Dataset entries:
◇ ◇ ◇

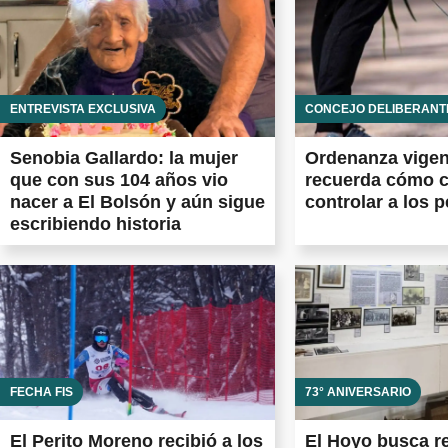
ENTREVISTA EXCLUSIVA
CONCEJO DELIBERANT
Senobia Gallardo: la mujer
Ordenanza vigen
que con sus 104 años vio
recuerda cómo c
nacer a El Bolsón y aún sigue
controlar a los p
escribiendo historia
FECHA FIS
73° ANIVERSARIO
El Perito Moreno recibió a los
El Hoyo busca r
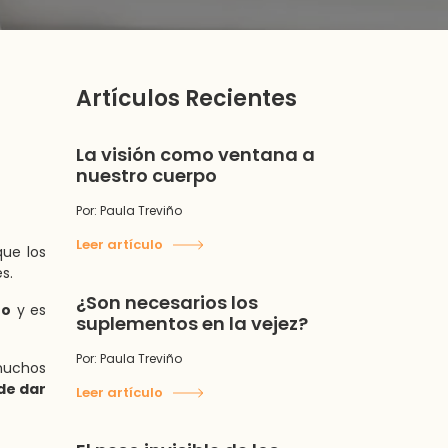
Artículos Recientes
La visión como ventana a
nuestro cuerpo
Por: Paula Treviño
Leer artículo
que los
s.
¿Son necesarios los
zo
y es
suplementos en la vejez?
Por: Paula Treviño
 muchos
de dar
Leer artículo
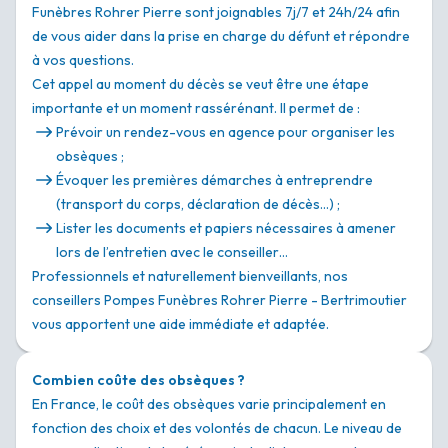
Funèbres Rohrer Pierre sont joignables 7j/7 et 24h/24 afin
de vous aider dans la prise en charge du défunt et répondre
à vos questions.
Cet appel au moment du décès se veut être une étape
importante et un moment rassérénant. Il permet de :
Prévoir un rendez-vous en agence pour organiser les
obsèques ;
Évoquer les premières démarches à entreprendre
(transport du corps, déclaration de décès…) ;
Lister les documents et papiers nécessaires à amener
lors de l’entretien avec le conseiller…
Professionnels et naturellement bienveillants, nos
conseillers Pompes Funèbres Rohrer Pierre - Bertrimoutier
vous apportent une aide immédiate et adaptée.
Combien coûte des obsèques ?
En France, le coût des obsèques varie principalement en
fonction des choix et des volontés de chacun. Le niveau de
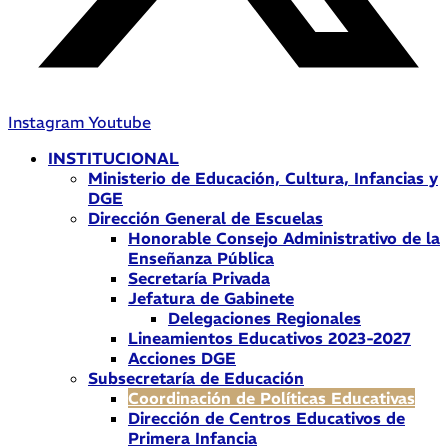
Instagram
Youtube
INSTITUCIONAL
Ministerio de Educación, Cultura, Infancias y
DGE
Dirección General de Escuelas
Honorable Consejo Administrativo de la
Enseñanza Pública
Secretaría Privada
Jefatura de Gabinete
Delegaciones Regionales
Lineamientos Educativos 2023-2027
Acciones DGE
Subsecretaría de Educación
Coordinación de Políticas Educativas
Dirección de Centros Educativos de
Primera Infancia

◇ ◇ ◇

Activity: From the entries above, copy every line containing the word "vous".

Task response:
de vous aider dans la prise en charge du défunt et répondre
Prévoir un rendez-vous en agence pour organiser les
vous apportent une aide immédiate et adaptée.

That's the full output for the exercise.